Speaker
Description
Through the figure of the stationmaster, this paper explores the complex embodiment of the system within a role/character; and how it helps us think relationally about the co-constitution of human agency and technicity in the production of infrastructure as technosocial worlds, as public good and as sites of care. With an empirical focus on the postcolonial railway in India, the paper combines archival and organizational analysis with ethnographic insights from participatory research with retired and in-service stationmasters in India to trace the creation of the stationmaster’s authority and public persona across colonial enterprise and post-colonial nationalist imperatives (when India’s publicly owned railways endured as the prime mode of affordable long-distance transport for all classes of its people).

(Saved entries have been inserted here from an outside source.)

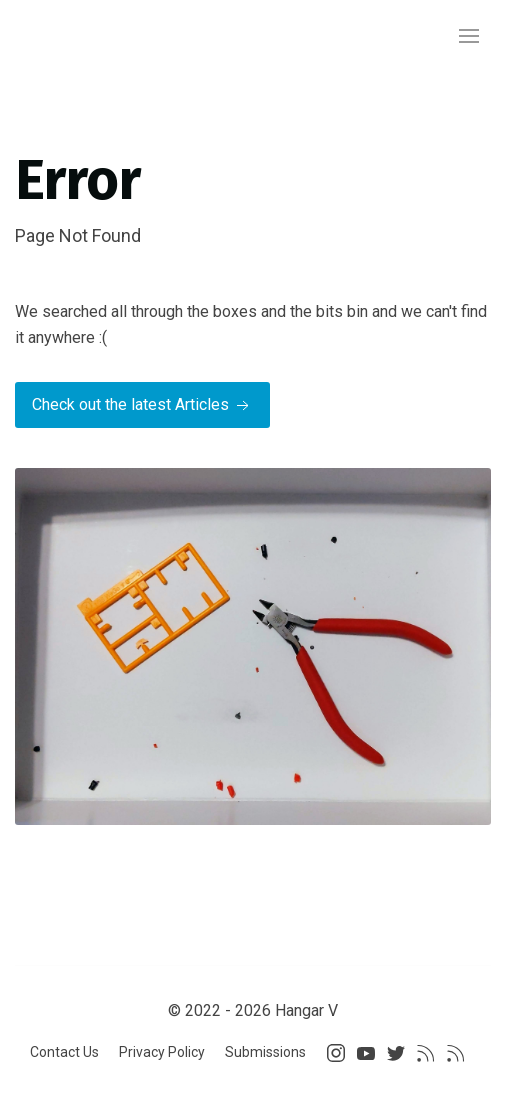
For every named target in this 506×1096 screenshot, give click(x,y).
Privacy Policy (162, 1052)
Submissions (265, 1052)
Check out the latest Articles (142, 405)
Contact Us (64, 1052)
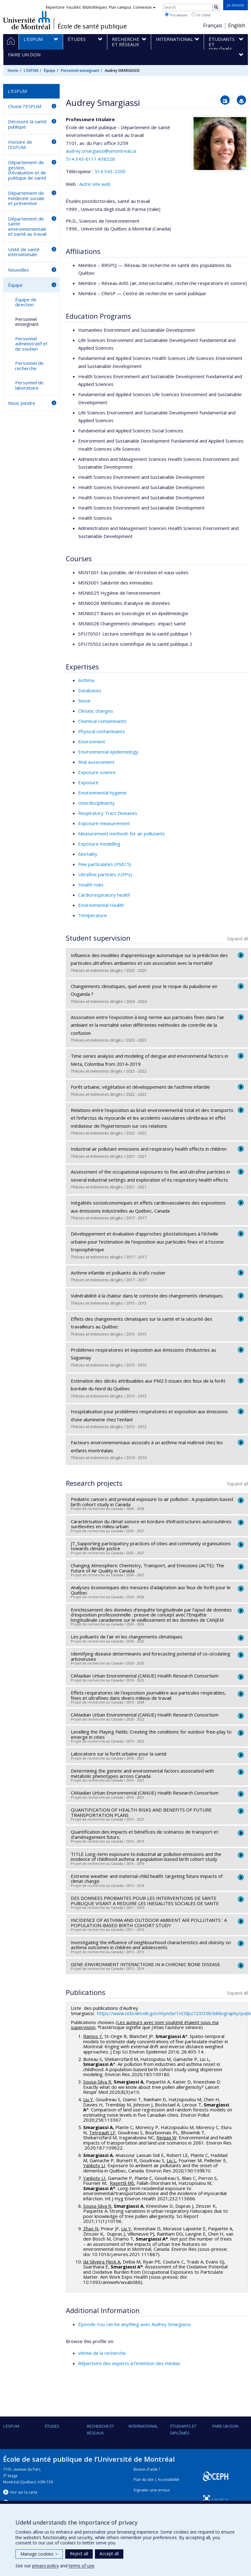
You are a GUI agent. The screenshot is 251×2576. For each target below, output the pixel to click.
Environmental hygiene (102, 792)
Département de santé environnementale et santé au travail (27, 226)
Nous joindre (21, 403)
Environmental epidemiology (108, 752)
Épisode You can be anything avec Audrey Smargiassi (134, 2324)
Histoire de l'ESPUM (20, 144)
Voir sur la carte (23, 2492)
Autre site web (95, 184)
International (143, 2426)
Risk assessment (96, 762)
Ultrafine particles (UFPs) (105, 874)
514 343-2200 (110, 171)
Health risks (91, 884)
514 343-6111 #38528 (90, 159)
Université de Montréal (26, 20)
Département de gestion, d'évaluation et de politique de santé (27, 170)
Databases (89, 690)
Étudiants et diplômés (183, 2429)
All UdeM (201, 14)
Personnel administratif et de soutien (31, 343)
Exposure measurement (104, 823)
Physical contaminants (101, 731)
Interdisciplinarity (96, 803)
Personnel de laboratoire (29, 385)
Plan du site (144, 2479)
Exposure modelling (99, 844)
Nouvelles (18, 270)
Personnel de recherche (29, 365)
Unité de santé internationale (24, 252)
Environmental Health (101, 905)
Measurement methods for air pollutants (121, 833)
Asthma (86, 680)
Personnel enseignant (80, 70)
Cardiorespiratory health (104, 895)
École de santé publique (92, 26)
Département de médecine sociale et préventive (26, 198)
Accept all (109, 2553)
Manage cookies (39, 2554)
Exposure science (97, 772)
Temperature (92, 915)
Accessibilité (168, 2479)
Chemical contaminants (102, 721)
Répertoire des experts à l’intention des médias (129, 2363)
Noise (84, 701)
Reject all (79, 2553)
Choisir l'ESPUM (24, 106)
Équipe (49, 70)
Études (52, 2426)
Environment (91, 741)
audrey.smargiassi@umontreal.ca (101, 151)
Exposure (88, 782)
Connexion (144, 7)
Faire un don (225, 2426)
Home (13, 70)
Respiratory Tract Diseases (107, 813)
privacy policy (45, 2566)
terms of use (81, 2566)
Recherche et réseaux (100, 2429)
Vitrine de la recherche (102, 2353)
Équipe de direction (25, 302)
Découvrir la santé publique (27, 124)
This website (176, 14)
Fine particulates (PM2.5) (104, 864)
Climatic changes (95, 711)
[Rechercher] (216, 7)
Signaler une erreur (152, 2490)
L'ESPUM (31, 70)
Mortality (87, 854)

It further situates stationmastering within techno-social worlds of mobility through the lived realities of everyday and ‘actual’ station-master work as entailed in interfacing the demands and expectations between technology-state-people. In so doing, it advances theoretical and empirical work on affective, embodied and peopled infrastructure advanced in contemporary human geography; and brings it together with the rich body of ethnographic work on street-level bureaucracy within anthropology of the state.
Biography
Nirali Joshi is a human geographer with key areas of work and interest in anthropology of the state, legal and political geographies of public provisioning, and the socio-labours of everyday infrastructural worlds. Her current work has a strong empirical focus on the postcolonial Indian railway. From 2024 until 2026 she is a researcher on the RAILIMAGE project.